Pour le directeur général de Mosaiko – Institut pour la citoyenneté – le frère dominicain Júlio Candeeiro, qui «a profondément regretté la mort du médecin angolais de 35 ans, la situation est« à tous les niveaux répréhensible »et reflète« ce qui a été ces derniers temps, l’escalade de la violence policière ».

"Nous dénonçons la brutalité policière depuis quelques années maintenant, nous avons plusieurs casiers de violences policières et, au moment de la pandémie, ces cas n'ont été révélés", a déclaré aujourd'hui à Lusa le directeur de Mosaiko – organisation non gouvernementale angolaise pour la promotion des droits. humains.

Le pédiatre Sílvio Dala est décédé le 1er septembre à Luanda, prétendument dans un poste de police après avoir été arrêté pour conduite sans masque.

Dans un communiqué, le commandement de la police de Luanda a confirmé la détention du médecin, déclarant qu'il présentait "des signes de fatigue, avait fait une chute apparente" et était décédé sur le chemin de l'hôpital.

Une version contredite par le Syndicat national des médecins angolais (SINMEA) qui attribue les traumatismes crâniens aux «coups et coups durs» dont Sílvio Dala aura été visé au poste de police.

Le bureau du procureur général angolais (PGR) a déjà ouvert une enquête pour déterminer les «vraies causes» du décès du médecin.

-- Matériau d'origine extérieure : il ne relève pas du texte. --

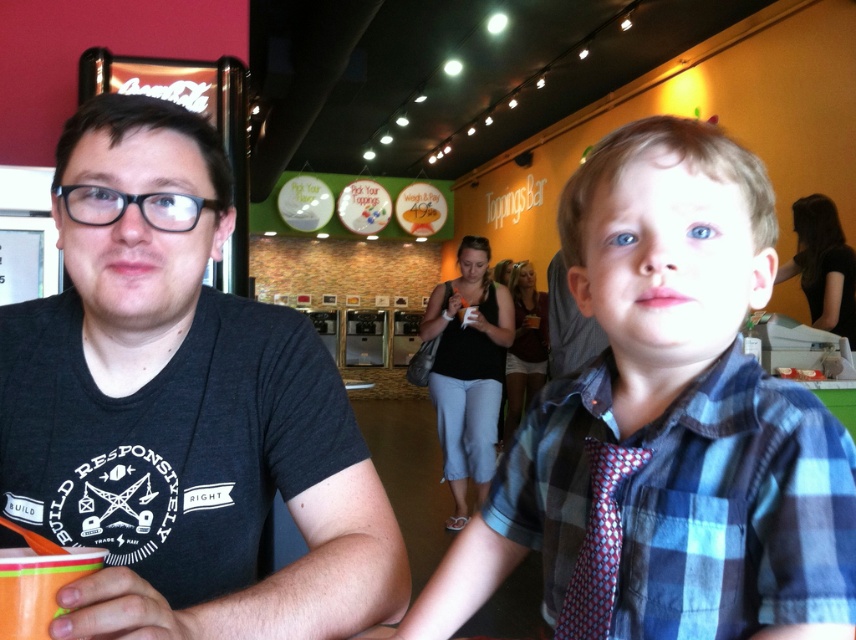 Consider the image. You are standing in the food court and see the blue plaid shirt at center and the matte maroon shirt at center. Which one is closer to you?

The blue plaid shirt at center is closer to you because it is in front of the matte maroon shirt at center.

Selon le directeur de Mosaiko, nous sommes confrontés à «un autre cas de violence policière» dans lequel «la loi de proportionnalité faisait défaut, le rationalisme dans l'approche de la question faisait défaut».

"Si le citoyen pouvait s'expliquer, s'il y avait un moyen de faire passer l'amende au citoyen, il n'y avait pas lieu de le retenir dans cet espace", a-t-il souligné.

Frei Júlio a également affirmé que les réactions divergentes entre la police et les médecins montrent «un certain désespoir de la société» et que la situation devrait être résolue avec une certaine pédagogie, en défendant une enquête «sérieuse et indépendante».

La répudiation et la condamnation à mort du docteur Sílvio Dala surgissent également au niveau de l'Associação Mãos Livres, une organisation de défense et de protection des droits de l'homme, pour laquelle les Angolais "ne peuvent continuer à mourir gratuitement".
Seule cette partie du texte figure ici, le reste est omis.